Input records ▸

######

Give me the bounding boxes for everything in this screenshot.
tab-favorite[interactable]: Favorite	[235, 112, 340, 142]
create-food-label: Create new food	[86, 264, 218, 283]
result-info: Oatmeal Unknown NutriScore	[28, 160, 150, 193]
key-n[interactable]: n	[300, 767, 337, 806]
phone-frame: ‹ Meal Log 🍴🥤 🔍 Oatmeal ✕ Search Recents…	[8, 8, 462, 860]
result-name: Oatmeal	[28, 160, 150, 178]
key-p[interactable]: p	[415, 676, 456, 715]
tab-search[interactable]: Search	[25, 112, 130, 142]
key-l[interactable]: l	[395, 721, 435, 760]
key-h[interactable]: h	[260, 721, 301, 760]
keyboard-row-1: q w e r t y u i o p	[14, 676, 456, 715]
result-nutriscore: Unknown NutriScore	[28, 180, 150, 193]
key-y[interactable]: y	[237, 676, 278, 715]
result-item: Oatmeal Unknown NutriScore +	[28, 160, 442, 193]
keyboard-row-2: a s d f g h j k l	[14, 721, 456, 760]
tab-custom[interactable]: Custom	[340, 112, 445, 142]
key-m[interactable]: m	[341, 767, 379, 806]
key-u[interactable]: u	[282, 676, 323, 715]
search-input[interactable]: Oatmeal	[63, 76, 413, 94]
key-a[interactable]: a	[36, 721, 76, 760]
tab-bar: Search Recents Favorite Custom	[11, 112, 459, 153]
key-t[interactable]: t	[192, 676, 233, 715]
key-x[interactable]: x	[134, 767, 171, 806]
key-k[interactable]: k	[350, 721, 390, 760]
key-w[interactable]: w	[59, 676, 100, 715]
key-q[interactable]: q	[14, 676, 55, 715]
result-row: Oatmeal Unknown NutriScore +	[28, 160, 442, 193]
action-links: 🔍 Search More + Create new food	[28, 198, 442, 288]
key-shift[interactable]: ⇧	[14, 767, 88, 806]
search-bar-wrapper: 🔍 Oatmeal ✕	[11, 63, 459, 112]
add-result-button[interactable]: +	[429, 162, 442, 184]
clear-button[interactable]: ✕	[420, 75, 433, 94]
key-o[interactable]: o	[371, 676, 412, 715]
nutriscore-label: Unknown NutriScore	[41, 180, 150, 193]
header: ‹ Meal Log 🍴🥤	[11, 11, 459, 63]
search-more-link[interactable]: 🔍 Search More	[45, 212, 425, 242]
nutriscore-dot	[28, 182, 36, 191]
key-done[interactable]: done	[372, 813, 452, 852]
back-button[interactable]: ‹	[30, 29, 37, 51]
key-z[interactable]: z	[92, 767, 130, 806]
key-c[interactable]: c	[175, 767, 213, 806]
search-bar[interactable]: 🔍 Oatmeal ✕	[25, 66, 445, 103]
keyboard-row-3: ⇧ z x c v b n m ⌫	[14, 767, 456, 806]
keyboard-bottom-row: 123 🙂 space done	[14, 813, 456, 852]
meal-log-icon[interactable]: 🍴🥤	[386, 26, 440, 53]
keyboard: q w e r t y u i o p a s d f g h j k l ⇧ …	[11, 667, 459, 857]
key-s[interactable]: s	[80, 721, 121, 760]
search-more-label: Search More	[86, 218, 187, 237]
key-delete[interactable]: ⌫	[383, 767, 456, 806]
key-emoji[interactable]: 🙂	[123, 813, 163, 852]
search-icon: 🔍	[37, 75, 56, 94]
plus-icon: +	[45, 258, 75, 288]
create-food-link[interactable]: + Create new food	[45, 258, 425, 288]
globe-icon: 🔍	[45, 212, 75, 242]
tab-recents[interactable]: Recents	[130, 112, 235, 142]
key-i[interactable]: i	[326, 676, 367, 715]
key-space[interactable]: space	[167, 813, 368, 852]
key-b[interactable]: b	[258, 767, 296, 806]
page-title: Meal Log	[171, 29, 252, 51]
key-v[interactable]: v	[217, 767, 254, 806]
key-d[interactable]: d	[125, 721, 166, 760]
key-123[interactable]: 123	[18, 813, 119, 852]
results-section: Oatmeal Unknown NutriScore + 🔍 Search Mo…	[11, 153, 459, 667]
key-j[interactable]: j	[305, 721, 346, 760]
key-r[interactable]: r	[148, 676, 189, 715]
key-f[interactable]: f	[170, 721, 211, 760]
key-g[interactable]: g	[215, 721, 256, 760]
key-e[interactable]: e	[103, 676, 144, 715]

######

Exercise description ▸ Read the entries and pick out all lines that include the word "Oatmeal".

Reply ▸
result-info: Oatmeal Unknown NutriScore	[28, 160, 150, 193]
phone-frame: ‹ Meal Log 🍴🥤 🔍 Oatmeal ✕ Search Recents…	[8, 8, 462, 860]
result-name: Oatmeal	[28, 160, 150, 178]
result-item: Oatmeal Unknown NutriScore +	[28, 160, 442, 193]
search-input[interactable]: Oatmeal	[63, 76, 413, 94]
result-row: Oatmeal Unknown NutriScore +	[28, 160, 442, 193]
search-bar-wrapper: 🔍 Oatmeal ✕	[11, 63, 459, 112]
search-bar[interactable]: 🔍 Oatmeal ✕	[25, 66, 445, 103]
results-section: Oatmeal Unknown NutriScore + 🔍 Search Mo…	[11, 153, 459, 667]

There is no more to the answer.